The site’s buildings also need to be dealt with.
“You’ll see the majority of the buildings, all but one building are the original buildings, so they will all be taken down and placed in the non-hazardous landfill when we’re done,” said Plato.
“The townsite houses were very full of asbestos so that work has begun as well as we’ve added a few other buildings into that package, one being the administration building across the way.”
The site’s future, if it has one, remains in doubt. Local residents and the First Nations to whom the land originally belonged don’t know how they’ll live in perpetuity beside a mess that’s too big to clean up.
Fred Sangris, chief of the Yellowknives Dene, said his people increasingly refer to the mine as an underground monster that has killed the land where they used to hunt, fish and pick berries.
“That whole piece of land is lost. It’s dead. It is sad,’’ he said.
Arsenic is highly soluble. On its own, it would likely leach into groundwater and enter the bordering Great Slave Lake.
Years of study and debate ended in 2014 with the conclusion that it was too dangerous, difficult, and expensive to remove the arsenic. Instead, it is to be protected by 858 thermosiphons keeping the rock at a steady -5 C and freezing in place any water moving through the area.
Water currently seeping into the mine below the frozen block will be pumped out, treated to drinking water quality, then released.
This will go on for at least 100 years unless science finds an alternative. If not, it will go on forever.

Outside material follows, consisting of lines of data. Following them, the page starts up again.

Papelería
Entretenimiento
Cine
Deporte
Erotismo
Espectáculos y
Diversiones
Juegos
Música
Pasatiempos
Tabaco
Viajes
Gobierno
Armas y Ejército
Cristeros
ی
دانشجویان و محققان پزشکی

Nobody is that happy about it.
“How long is forever?” asked Sangris, who wanted the arsenic removed and disposed of at a waste disposal site in Alberta. “It’s a Band-Aid solution. It’s not a real solution.

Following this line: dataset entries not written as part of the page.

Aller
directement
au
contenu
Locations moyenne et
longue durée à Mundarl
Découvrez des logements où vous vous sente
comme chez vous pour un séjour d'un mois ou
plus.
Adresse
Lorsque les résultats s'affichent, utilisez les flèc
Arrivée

“Canada put this dangerous plant on our doorstep and we’re not comfortable with it. They want to put it to rest the cheapest way possible.”
The Yellowknives are negotiating with Ottawa over a compensation package for loss of use of the land as well as apology for how it was taken from them in the first place.
Plato is cautious about promises. She said the project has committed to restoring the old townsite to residential standards and the rest to industrial criteria.
There will be exceptions. Areas, where thermosiphons sink into the arsenic chambers, will remain fenced and off limits. The development will be restricted over the old underground pits.
“You wouldn’t build a skyscraper on a pit. There will be some limitations.”
For now, northerners just want to ensure they get the jobs.
Federal officials say about $648 million in contracts have already been issued, with $313 million of that going to Indigenous companies.
About 80 people are now on the site. When the work peaks in 2031, about 260 full-time equivalent jobs _ mostly heavy equipment operators _ are expected to be created.
The remediation will last as long as the life of many mines. It is expected to take until 2038, seven years longer than first estimated.
The budget is likely to be similarly extended. The last estimate, just shy of $1 billion, is seven years old and was made before the timeline was stretched. Taxpayers won’t learn how much cleaning up the mess will now cost them until Oct. 27, when new estimates go to the Treasury Board.